When Cocaine was Fuel
“Cocaine’s a hell of a drug” – Rick James
My rule of thumb for musicians from the 70′s or 80′s goes like this: if you made records that had references to white lines, disco balls, or spaceships, you probably did too much cocaine. If you overdid it with the Frippertronics, made albums based on 1984, Brave New World, or I, Robot, wrote songs about snow, unicorns, or your impending insanity, you probably did too much cocaine. If you were unable to get your dick up to have sex with groupies, trashed a dressing room, hung out with trannies at Studio54, or employed a midget to be your bodyguard, you probably did too much cocaine. Also, if you hung out with David Bowie, were a member of Fleetwood Mac, are dead from a heart attack, got really into raw food diets, or have found god in any way shape or form, you probably did too much cocaine.

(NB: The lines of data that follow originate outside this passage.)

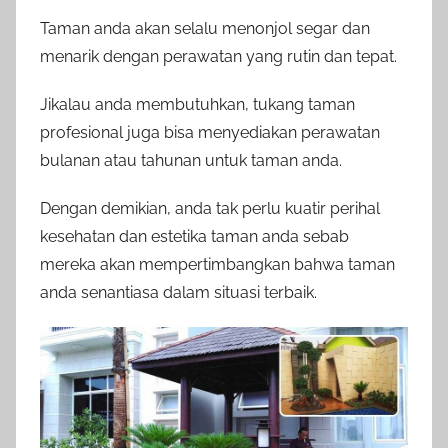
Taman anda akan selalu menonjol segar dan
menarik dengan perawatan yang rutin dan tepat.
Jikalau anda membutuhkan, tukang taman
profesional juga bisa menyediakan perawatan
bulanan atau tahunan untuk taman anda.
Dengan demikian, anda tak perlu kuatir perihal
kesehatan dan estetika taman anda sebab
mereka akan mempertimbangkan bahwa taman
anda senantiasa dalam situasi terbaik.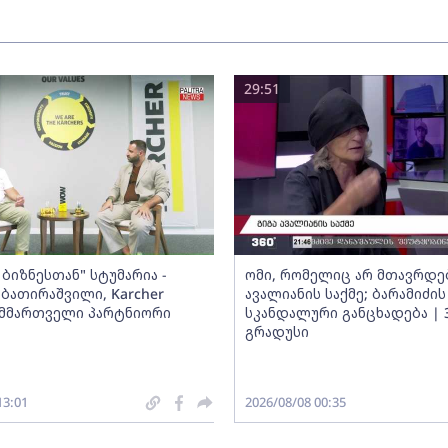
29:51
ბიზნესთან" სტუმარია -
ომი, რომელიც არ მთავრდებ
ბათირაშვილი, Karcher
ავალიანის საქმე; ბარამიძის
ს მმართველი პარტნიორი
სკანდალური განცხადება | 
გრადუსი
13:01
2026/08/08 00:35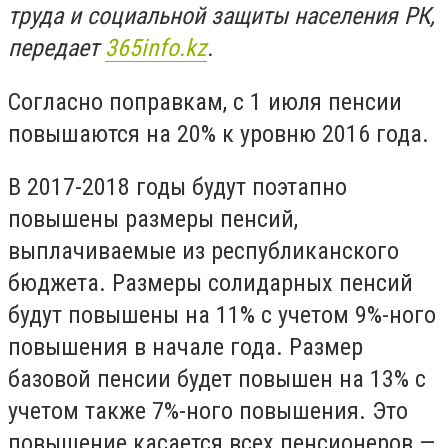
труда и социальной защиты населения РК,
передает
365info.kz
.
Согласно поправкам, с 1 июля пенсии
повышаются на 20% к уровню 2016 года.
В 2017-2018 годы будут поэтапно
повышены размеры пенсий,
выплачиваемые из республиканского
бюджета. Размеры солидарных пенсий
будут повышены на 11% с учетом 9%-ного
повышения в начале года. Размер
базовой пенсии будет повышен на 13% с
учетом также 7%-ного повышения. Это
повышение касается всех пенсионеров —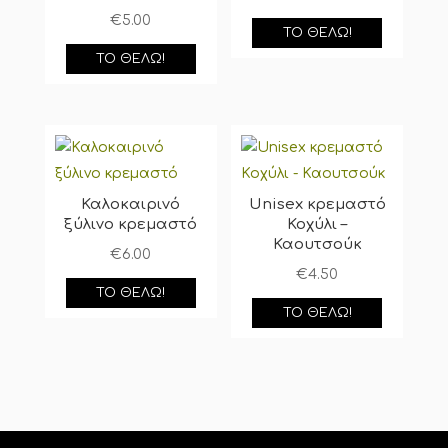
€
5.00
ΤΟ ΘΈΛΩ!
ΤΟ ΘΈΛΩ!
Καλοκαιρινό
Unisex κρεμαστό
ξύλινο κρεμαστό
Κοχύλι –
Καουτσούκ
€
6.00
€
4.50
ΤΟ ΘΈΛΩ!
ΤΟ ΘΈΛΩ!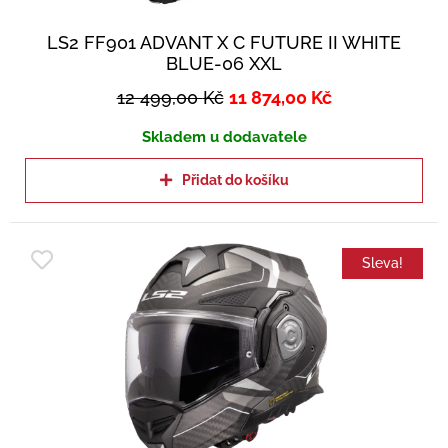
LS2 FF901 ADVANT X C FUTURE II WHITE
BLUE-06 XXL
12 499,00
Kč
11 874,00
Kč
Skladem u dodavatele
Přidat do košíku
Sleva!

Yes, that may have been a bit abrupt or mean, and I don’t want you to think I’m not a nice guy, so here are some true facts about me: I’ve never put out a hit record, I’ve never ridden in a limo with a hot tub, I’ve never taken up residence in a sandbox to “fuel” my “creativity”, I don’t like cocaine, and, unfortunately, I have still not hung out with David Bowie.

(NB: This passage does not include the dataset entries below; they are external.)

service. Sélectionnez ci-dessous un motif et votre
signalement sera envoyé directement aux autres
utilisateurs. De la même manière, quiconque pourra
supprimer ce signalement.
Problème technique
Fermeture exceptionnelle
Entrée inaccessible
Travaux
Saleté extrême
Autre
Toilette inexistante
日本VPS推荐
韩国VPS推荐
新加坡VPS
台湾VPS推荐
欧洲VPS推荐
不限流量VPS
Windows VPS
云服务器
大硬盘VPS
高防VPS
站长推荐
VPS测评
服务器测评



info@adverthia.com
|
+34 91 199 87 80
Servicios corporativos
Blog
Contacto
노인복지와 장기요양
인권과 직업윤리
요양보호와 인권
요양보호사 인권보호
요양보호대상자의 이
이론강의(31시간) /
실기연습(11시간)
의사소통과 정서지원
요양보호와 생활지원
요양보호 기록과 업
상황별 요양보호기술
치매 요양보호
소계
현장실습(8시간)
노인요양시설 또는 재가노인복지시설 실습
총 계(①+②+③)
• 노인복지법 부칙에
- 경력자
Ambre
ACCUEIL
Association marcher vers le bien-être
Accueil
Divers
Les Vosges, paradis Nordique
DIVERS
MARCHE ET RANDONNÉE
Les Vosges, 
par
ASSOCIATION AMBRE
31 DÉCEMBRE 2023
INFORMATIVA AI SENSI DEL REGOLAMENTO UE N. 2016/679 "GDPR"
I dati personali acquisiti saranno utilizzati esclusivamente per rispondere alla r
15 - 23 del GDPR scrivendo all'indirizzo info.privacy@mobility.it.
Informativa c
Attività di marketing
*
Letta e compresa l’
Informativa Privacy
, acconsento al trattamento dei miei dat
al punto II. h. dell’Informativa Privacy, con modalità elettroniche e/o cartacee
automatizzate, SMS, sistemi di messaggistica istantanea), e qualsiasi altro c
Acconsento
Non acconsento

Still, life isn’t so bad for me: I’ve got my health, a beautiful girlfriend, great friends, and I can breathe through my nostrils–life is pretty good. But when I watch shows like VH1′s Behind the Music and Celebrity Rehab –showcasing the supposed “road to redemption”–and listen to people go on and on about the error of their ways, and how they’ve changed, I can’t help but feel like they are totally full of shit, and if they could travel back in time, they absolutely would.

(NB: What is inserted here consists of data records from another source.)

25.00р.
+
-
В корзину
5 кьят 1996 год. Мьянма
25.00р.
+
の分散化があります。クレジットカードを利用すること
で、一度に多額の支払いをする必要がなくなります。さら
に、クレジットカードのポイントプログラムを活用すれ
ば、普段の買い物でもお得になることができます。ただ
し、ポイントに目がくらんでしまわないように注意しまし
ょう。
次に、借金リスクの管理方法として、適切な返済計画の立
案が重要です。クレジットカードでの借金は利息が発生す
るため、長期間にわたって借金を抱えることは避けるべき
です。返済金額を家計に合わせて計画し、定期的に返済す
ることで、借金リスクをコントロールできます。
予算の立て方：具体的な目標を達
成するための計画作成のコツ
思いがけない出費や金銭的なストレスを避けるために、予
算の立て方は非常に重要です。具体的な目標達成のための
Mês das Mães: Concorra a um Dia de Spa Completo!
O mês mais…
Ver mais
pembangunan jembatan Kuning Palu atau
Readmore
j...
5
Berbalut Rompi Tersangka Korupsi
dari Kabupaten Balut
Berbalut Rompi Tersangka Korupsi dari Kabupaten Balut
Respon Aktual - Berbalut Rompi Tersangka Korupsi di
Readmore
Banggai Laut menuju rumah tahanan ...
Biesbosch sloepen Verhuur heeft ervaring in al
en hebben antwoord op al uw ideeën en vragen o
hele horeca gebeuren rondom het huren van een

Now, if I may add one more thing to that Jeff Foxworthy-esque list of “You might have been a coke head if…”: my educated guess is that if you were signed to Casablanca Records, or held any job at Casablanca Records in the latter-half of the 1970′s, then you did cocaine. If you need evidence to prove this to yourself, read the And Party Every Day (Backbeat Books), by Larry Harris, the guy who co-founded the label.
For those of you with minimal knowledge of the Casablanca, it was responsible for some of the the best and worst of the disco era; giving us production genius Giorgio Moroder, and the utter pile of shit known as The Village People. It was also the home of the phenom known as Kiss, has the distinction of being the label that put out some of George Clinton’s most brilliant stuff under the Parliament moniker, and while it isn’t rock n’ roll, Casablanca also put out Rodney Dangerfield’s No Respect album, a release that some would say is one of the greatest comedy records ever put out. Between Gene Simmons and Ace Freely; Donna Summers “I Need Love”, and Rodney, no record label put out a discography as impressive as Casablanca.
But while Casablanca put together a fantastic roster of diverse talent, could they have done any of it without the help of cocaine? Would there even be a book if a good chunk of it didn’t involve stories about the booger sugar? Even on the back cover, the first quote from the book is about the stuff:
“There was blow everywhere. It was like some sort of condiment that had to be brushed away by the waitstaff before the next party was seated.”
Pretty much everybody in this book does cocaine. Harris does it with radio DJ’s to get his albums played on the air, Curtis Mayfield gives Harris tens of thousands of dollars to go buy him some, and if you read between some of the lines, you get the feeling that if not for cocaine, half the records that came out in the late 70′s may have never have seen the light of day. While I’m not sure if that’s for better or for worse, and And Party Every Day isn’t exactly the most exciting music book you’re ever going to read, it at least stands as an account of the excesses that made a lot of people rich in a time so long ago.